What to work on
Copy out the data below as written; omit any images.

Record extracts
====
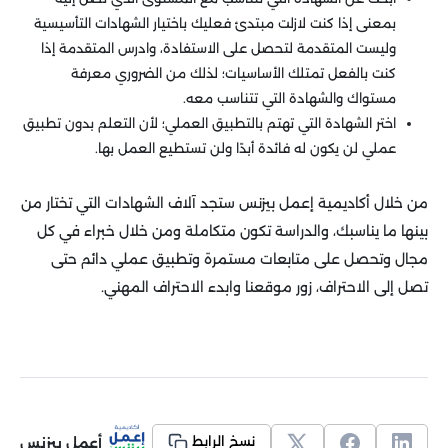
بمعنى إذا كنت لازلت مبتدئ فعليك باختيار الشهادات التأسيسية
وليست المتقدمة لتحصل على الاستفادة، وادرس المتقدمة إذا
كنت بالفعل تمتلك الأساسيات؛ لذلك من الضروري معرفة
مستواك والشهادة التي تتناسب معه.
اختر الشهادة التي تهتم بالتطبيق العملي؛ لأن التعلم بدون تطبيق
عملي لن يكون له فائدة أبدًا ولن تستطيع العمل بها.
من خلال أكاديمية إعمل بيزنس ستجد آلاف الشهادات التي تختار من
بينها ما يناسبك، والدراسة تكون متكاملة ومن خلال خبراء في كل
مجال وتحصل على متابعات مستمرة وتطبيق عملي دائم حتى
تصل إلى الاحتراف، زور موقعنا وابدء الاحتراف المهني.
أعمل بيزنس
نسخ الرابط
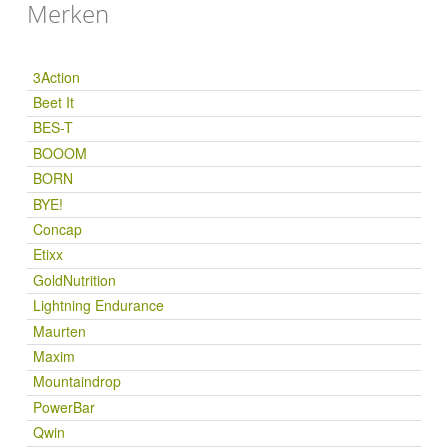
Merken
3Action
Beet It
BES-T
BOOOM
BORN
BYE!
Concap
Etixx
GoldNutrition
Lightning Endurance
Maurten
Maxim
Mountaindrop
PowerBar
Qwin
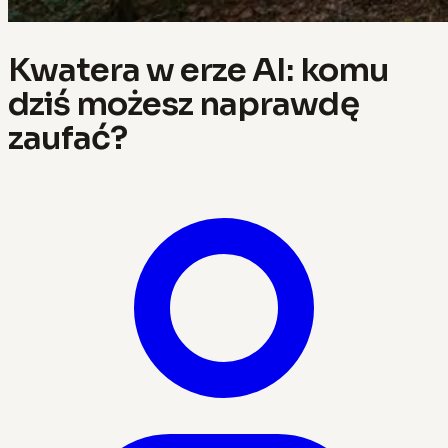
Kwatera w erze AI: komu
dziś możesz naprawdę
zaufać?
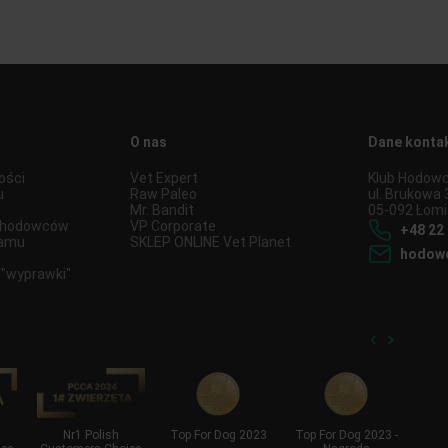
O nas
Dane konta
ości
Vet Expert
Klub Hodowc
u
Raw Paleo
ul. Brukowa 
Mr. Bandit
05-092 Łomi
u hodowców
VP Corporate
+48 22 
ramu
SKLEP ONLINE Vet Planet
hodowc
 "wyprawki"
Nr1 Polish
Top For Dog 2023
Top For Dog 2023 -
S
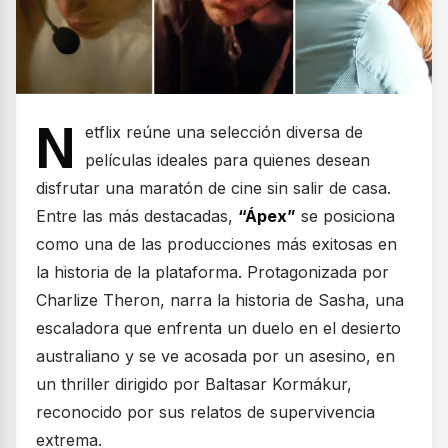
N
etflix reúne una selección diversa de
películas ideales para quienes desean
disfrutar una maratón de cine sin salir de casa.
Entre las más destacadas,
“Ápex”
se posiciona
como una de las producciones más exitosas en
la historia de la plataforma. Protagonizada por
Charlize Theron, narra la historia de Sasha, una
escaladora que enfrenta un duelo en el desierto
australiano y se ve acosada por un asesino, en
un thriller dirigido por Baltasar Kormákur,
reconocido por sus relatos de supervivencia
extrema.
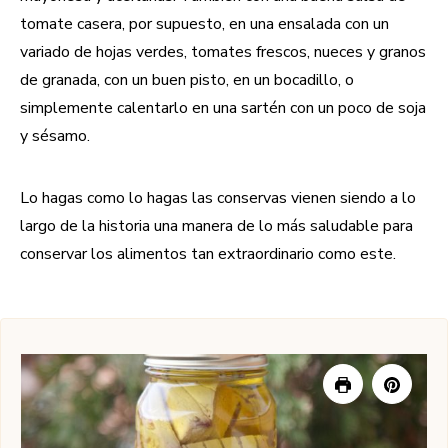
tomate casera, por supuesto, en una ensalada con un
variado de hojas verdes, tomates frescos, nueces y granos
de granada, con un buen pisto, en un bocadillo, o
simplemente calentarlo en una sartén con un poco de soja
y sésamo.
Lo hagas como lo hagas las conservas vienen siendo a lo
largo de la historia una manera de lo más saludable para
conservar los alimentos tan extraordinario como este.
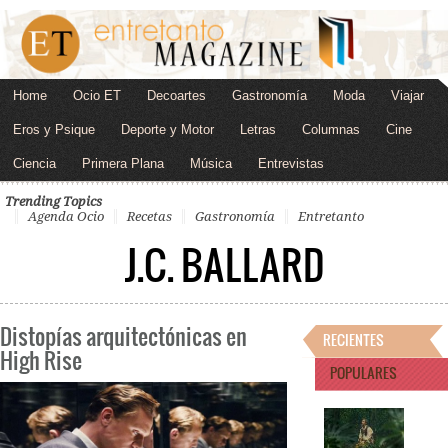
Home
Ocio ET
Decoartes
Gastronomía
Moda
Viajar
Eros y Psique
Deporte y Motor
Letras
Columnas
Cine
Ciencia
Primera Plana
Música
Entrevistas
Trending Topics
Agenda Ocio
Recetas
Gastronomía
Entretanto
J.C. BALLARD
Distopías arquitectónicas en
RECIENTES
High Rise
POPULARES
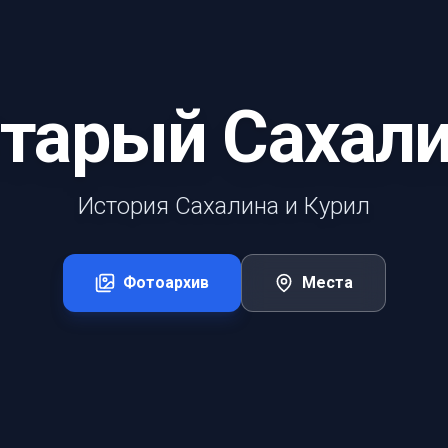
тарый Сахал
История Сахалина и Курил
Фотоархив
Места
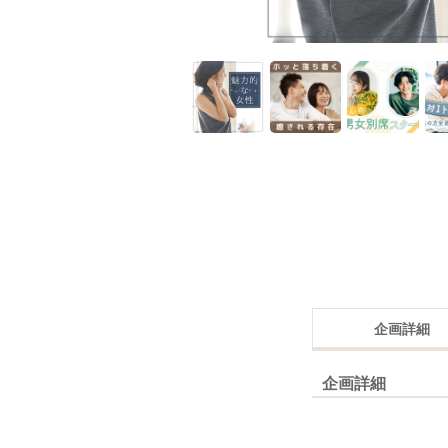
企画詳細
企画詳細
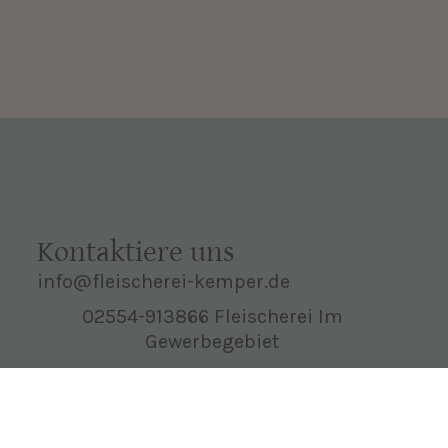
Kontaktiere uns
info@fleischerei-kemper.de
02554-913866 Fleischerei Im
Gewerbegebiet
02554-919281 Geschäft
Darfelder Str.1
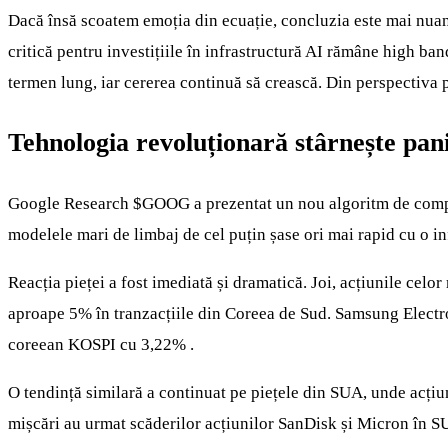
Dacă însă scoatem emoția din ecuație, concluzia este mai nuan
critică pentru investițiile în infrastructură AI rămâne high b
termen lung, iar cererea continuă să crească. Din perspectiva
Tehnologia revoluționară stârnește pani
Google Research
$GOOG
a prezentat un nou algoritm de comp
modelele mari de limbaj de cel puțin șase ori mai rapid cu o inf
Reacția pieței a fost imediată și dramatică. Joi, acțiunile ce
aproape 5% în tranzacțiile din Coreea de Sud. Samsung Electro
coreean KOSPI cu 3,22% .
O tendință similară a continuat pe piețele din SUA, unde acț
mișcări au urmat scăderilor acțiunilor SanDisk și Micron în S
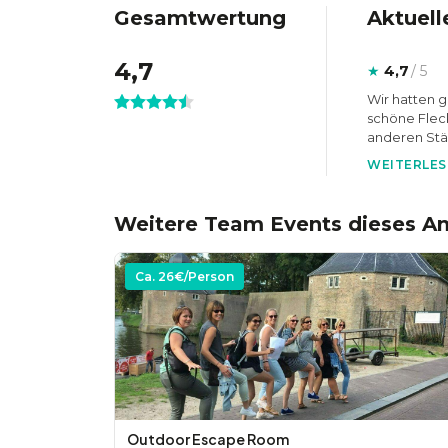
Gesamtwertung
Aktuell
4,7
★
4,7
/ 5
Wir hatten g
schöne Fleck
anderen Städ
WEITERLES
Weitere Team Events dieses An
Ca.
26
€/Person
Outdoor Escape Room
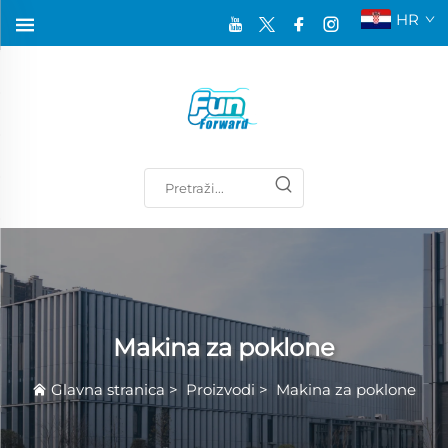
HR
Makina za poklone
Glavna stranica
>
Proizvodi
>
Makina za poklone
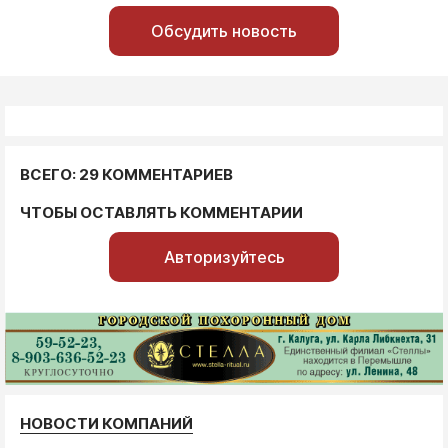
Обсудить новость
ВСЕГО: 29 КОММЕНТАРИЕВ
ЧТОБЫ ОСТАВЛЯТЬ КОММЕНТАРИИ
Авторизуйтесь
НОВОСТИ КОМПАНИЙ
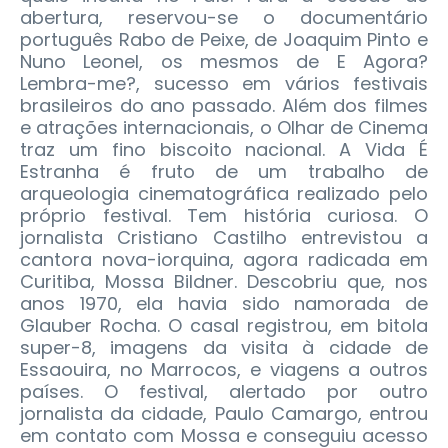
abertura, reservou-se o documentário
português Rabo de Peixe, de Joaquim Pinto e
Nuno Leonel, os mesmos de E Agora?
Lembra-me?, sucesso em vários festivais
brasileiros do ano passado.
Além dos filmes
e atrações internacionais, o Olhar de Cinema
traz um fino biscoito nacional. A Vida É
Estranha é fruto de um trabalho de
arqueologia cinematográfica realizado pelo
próprio festival. Tem história curiosa. O
jornalista Cristiano Castilho entrevistou a
cantora nova-iorquina, agora radicada em
Curitiba, Mossa Bildner. Descobriu que, nos
anos 1970, ela havia sido namorada de
Glauber Rocha. O casal registrou, em bitola
super-8, imagens da visita à cidade de
Essaouira, no Marrocos, e viagens a outros
países. O festival, alertado por outro
jornalista da cidade, Paulo Camargo, entrou
em contato com Mossa e conseguiu acesso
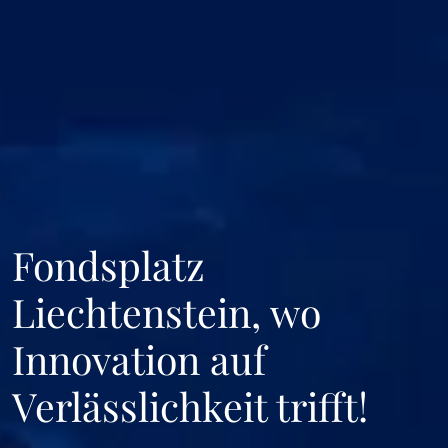
Fondsplatz
Liechtenstein, wo
Innovation auf
Verlässlichkeit trifft!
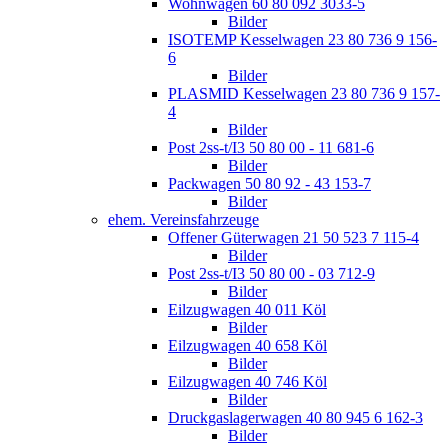
Wohnwagen 60 80 092 3033-5
Bilder
ISOTEMP Kesselwagen 23 80 736 9 156-
6
Bilder
PLASMID Kesselwagen 23 80 736 9 157-
4
Bilder
Post 2ss-t/I3 50 80 00 - 11 681-6
Bilder
Packwagen 50 80 92 - 43 153-7
Bilder
ehem. Vereinsfahrzeuge
Offener Güterwagen 21 50 523 7 115-4
Bilder
Post 2ss-t/I3 50 80 00 - 03 712-9
Bilder
Eilzugwagen 40 011 Köl
Bilder
Eilzugwagen 40 658 Köl
Bilder
Eilzugwagen 40 746 Köl
Bilder
Druckgaslagerwagen 40 80 945 6 162-3
Bilder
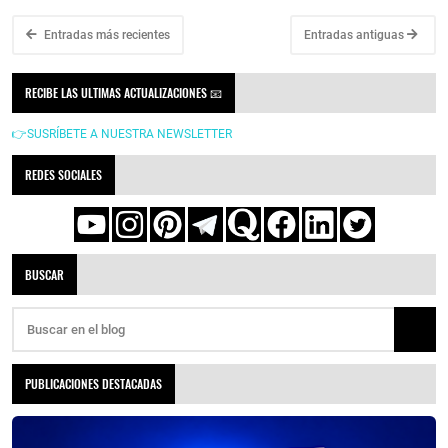
Entradas más recientes
Entradas antiguas
RECIBE LAS ULTIMAS ACTUALIZACIONES 📧
👉SUSRÍBETE A NUESTRA NEWSLETTER
REDES SOCIALES
BUSCAR
PUBLICACIONES DESTACADAS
====
Output for this task
بمعنى إذا كنت لازلت مبتدئ فعليك باختيار الشهادات التأسيسية
وليست المتقدمة لتحصل على الاستفادة، وادرس المتقدمة إذا
كنت بالفعل تمتلك الأساسيات؛ لذلك من الضروري معرفة
مستواك والشهادة التي تتناسب معه.
اختر الشهادة التي تهتم بالتطبيق العملي؛ لأن التعلم بدون تطبيق
عملي لن يكون له فائدة أبدًا ولن تستطيع العمل بها.
من خلال أكاديمية إعمل بيزنس ستجد آلاف الشهادات التي تختار من
بينها ما يناسبك، والدراسة تكون متكاملة ومن خلال خبراء في كل
مجال وتحصل على متابعات مستمرة وتطبيق عملي دائم حتى
تصل إلى الاحتراف، زور موقعنا وابدء الاحتراف المهني.
أعمل بيزنس
نسخ الرابط
Merken
3Action
Beet It
BES-T
BOOOM
BORN
BYE!
Concap
Etixx
GoldNutrition
Lightning Endurance
Maurten
Maxim
Mountaindrop
PowerBar
Qwin
Kwatera w erze AI: komu
dziś możesz naprawdę
zaufać?
O nas
Dane konta
ości
Vet Expert
Klub Hodowc
u
Raw Paleo
ul. Brukowa 
Mr. Bandit
05-092 Łomi
u hodowców
VP Corporate
+48 22 
ramu
SKLEP ONLINE Vet Planet
hodowc
 "wyprawki"
Nr1 Polish
Top For Dog 2023
Top For Dog 2023 -
S
N
etflix reúne una selección diversa de
películas ideales para quienes desean
disfrutar una maratón de cine sin salir de casa.
Entre las más destacadas,
“Ápex”
se posiciona
como una de las producciones más exitosas en
la historia de la plataforma. Protagonizada por
Charlize Theron, narra la historia de Sasha, una
escaladora que enfrenta un duelo en el desierto
australiano y se ve acosada por un asesino, en
un thriller dirigido por Baltasar Kormákur,
reconocido por sus relatos de supervivencia
extrema.
tomate casera, por supuesto, en una ensalada con un
variado de hojas verdes, tomates frescos, nueces y granos
de granada, con un buen pisto, en un bocadillo, o
simplemente calentarlo en una sartén con un poco de soja
y sésamo.
Lo hagas como lo hagas las conservas vienen siendo a lo
largo de la historia una manera de lo más saludable para
conservar los alimentos tan extraordinario como este.
Home
Ocio ET
Decoartes
Gastronomía
Moda
Viajar
Eros y Psique
Deporte y Motor
Letras
Columnas
Cine
Ciencia
Primera Plana
Música
Entrevistas
Trending Topics
Agenda Ocio
Recetas
Gastronomía
Entretanto
J.C. BALLARD
Distopías arquitectónicas en
RECIENTES
High Rise
POPULARES
тарый Сахал
История Сахалина и Курил
Фотоархив
Места
企画詳細
企画詳細
Kontaktiere uns
info@fleischerei-kemper.de
02554-913866 Fleischerei Im
Gewerbegebiet
02554-919281 Geschäft
Darfelder Str.1
Dacă însă scoatem emoția din ecuație, concluzia este mai nuan
critică pentru investițiile în infrastructură AI rămâne high b
termen lung, iar cererea continuă să crească. Din perspectiva
Tehnologia revoluționară stârnește pani
Google Research
$GOOG
a prezentat un nou algoritm de comp
modelele mari de limbaj de cel puțin șase ori mai rapid cu o inf
Reacția pieței a fost imediată și dramatică. Joi, acțiunile ce
aproape 5% în tranzacțiile din Coreea de Sud. Samsung Electro
coreean KOSPI cu 3,22% .
O tendință similară a continuat pe piețele din SUA, unde acț
mișcări au urmat scăderilor acțiunilor SanDisk și Micron în S
Gesamtwertung
Aktuell
4,7
★
4,7
/ 5
Wir hatten g
schöne Fleck
anderen Städ
WEITERLES
Weitere Team Events dieses An
Ca.
26
€/Person
Outdoor Escape Room
HR
Makina za poklone
Glavna stranica
>
Proizvodi
>
Makina za poklone
Обсудить новость
ВСЕГО: 29 КОММЕНТАРИЕВ
ЧТОБЫ ОСТАВЛЯТЬ КОММЕНТАРИИ
Авторизуйтесь
НОВОСТИ КОМПАНИЙ
abertura, reservou-se o documentário
português Rabo de Peixe, de Joaquim Pinto e
Nuno Leonel, os mesmos de E Agora?
Lembra-me?, sucesso em vários festivais
brasileiros do ano passado.
Além dos filmes
e atrações internacionais, o Olhar de Cinema
traz um fino biscoito nacional. A Vida É
Estranha é fruto de um trabalho de
arqueologia cinematográfica realizado pelo
próprio festival. Tem história curiosa. O
jornalista Cristiano Castilho entrevistou a
cantora nova-iorquina, agora radicada em
Curitiba, Mossa Bildner. Descobriu que, nos
anos 1970, ela havia sido namorada de
Glauber Rocha. O casal registrou, em bitola
super-8, imagens da visita à cidade de
Essaouira, no Marrocos, e viagens a outros
países. O festival, alertado por outro
jornalista da cidade, Paulo Camargo, entrou
em contato com Mossa e conseguiu acesso
Fondsplatz
Liechtenstein, wo
Innovation auf
Verlässlichkeit trifft!
Wohnwagen 60 80 092 3033-5
Bilder
ISOTEMP Kesselwagen 23 80 736 9 156-
6
Bilder
PLASMID Kesselwagen 23 80 736 9 157-
4
Bilder
Post 2ss-t/I3 50 80 00 - 11 681-6
Bilder
Packwagen 50 80 92 - 43 153-7
Bilder
ehem. Vereinsfahrzeuge
Offener Güterwagen 21 50 523 7 115-4
Bilder
Post 2ss-t/I3 50 80 00 - 03 712-9
Bilder
Eilzugwagen 40 011 Köl
Bilder
Eilzugwagen 40 658 Köl
Bilder
Eilzugwagen 40 746 Köl
Bilder
Druckgaslagerwagen 40 80 945 6 162-3
Bilder
Entradas más recientes
Entradas antiguas
RECIBE LAS ULTIMAS ACTUALIZACIONES 📧
👉SUSRÍBETE A NUESTRA NEWSLETTER
REDES SOCIALES
BUSCAR
PUBLICACIONES DESTACADAS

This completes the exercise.